→ **REQUIREMENT**: For each line of the listing below that contains the string "Where", copy the line.

→ **RECORDS FOR THE TASK**:
=== Section Start ===

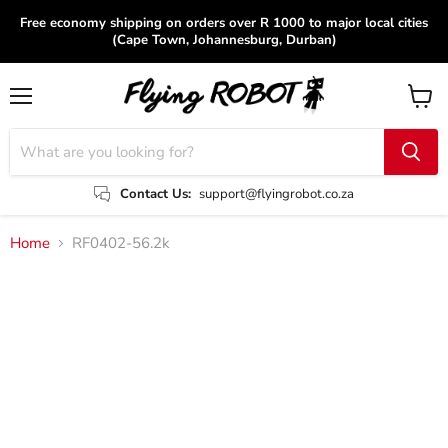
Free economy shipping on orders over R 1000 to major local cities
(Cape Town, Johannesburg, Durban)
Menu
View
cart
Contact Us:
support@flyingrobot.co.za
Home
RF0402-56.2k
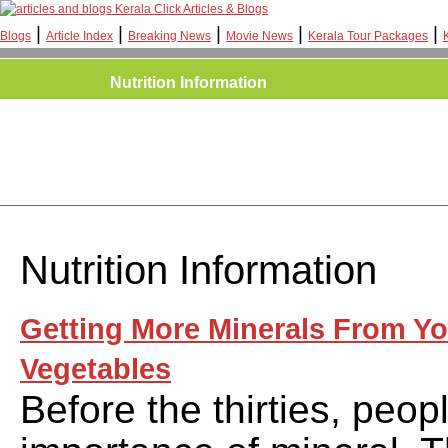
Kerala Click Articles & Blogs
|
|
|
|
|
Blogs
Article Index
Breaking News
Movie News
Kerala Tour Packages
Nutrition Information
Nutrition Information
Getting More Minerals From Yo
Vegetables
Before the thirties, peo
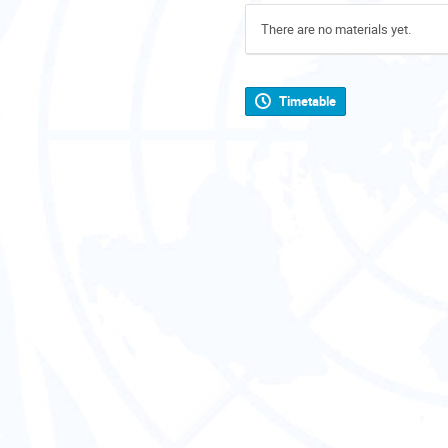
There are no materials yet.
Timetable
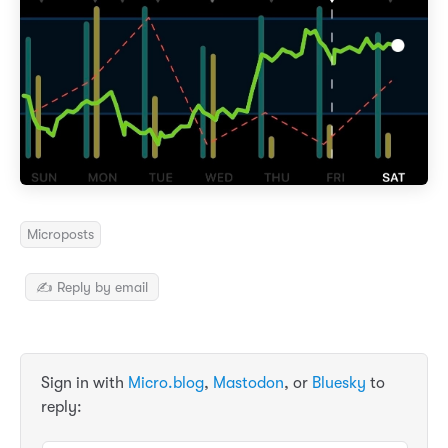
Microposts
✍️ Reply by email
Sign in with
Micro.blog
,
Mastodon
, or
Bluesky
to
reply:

=== Section End ===
=== Section Start ===

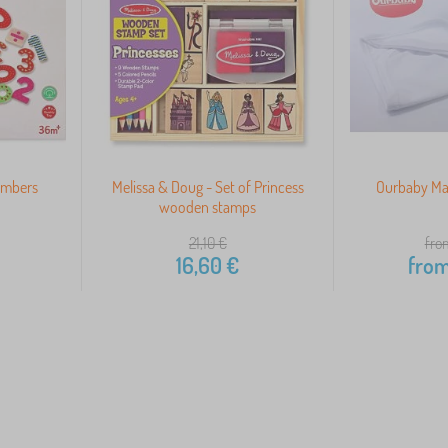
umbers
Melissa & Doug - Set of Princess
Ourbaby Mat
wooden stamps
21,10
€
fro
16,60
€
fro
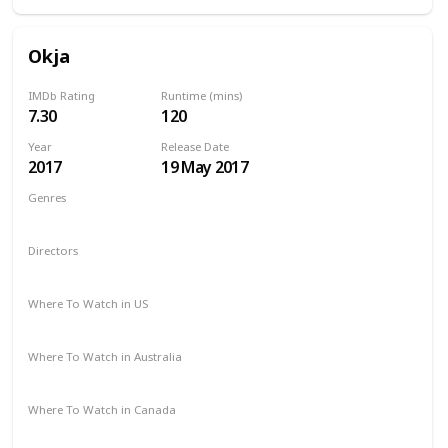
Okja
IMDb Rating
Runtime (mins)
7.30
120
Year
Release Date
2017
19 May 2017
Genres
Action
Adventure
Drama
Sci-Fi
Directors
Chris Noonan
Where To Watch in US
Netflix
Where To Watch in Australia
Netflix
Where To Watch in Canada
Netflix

=== Section End ===
=== Section Start ===

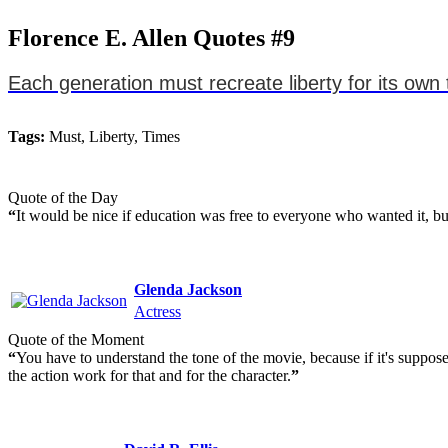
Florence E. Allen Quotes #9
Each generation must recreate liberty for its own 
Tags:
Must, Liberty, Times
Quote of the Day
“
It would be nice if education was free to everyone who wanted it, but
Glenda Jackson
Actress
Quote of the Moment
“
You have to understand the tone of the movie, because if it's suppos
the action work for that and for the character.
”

=== Section End ===

→ **OUTPUT BELOW**:
Where To Watch in US
Where To Watch in Australia
Where To Watch in Canada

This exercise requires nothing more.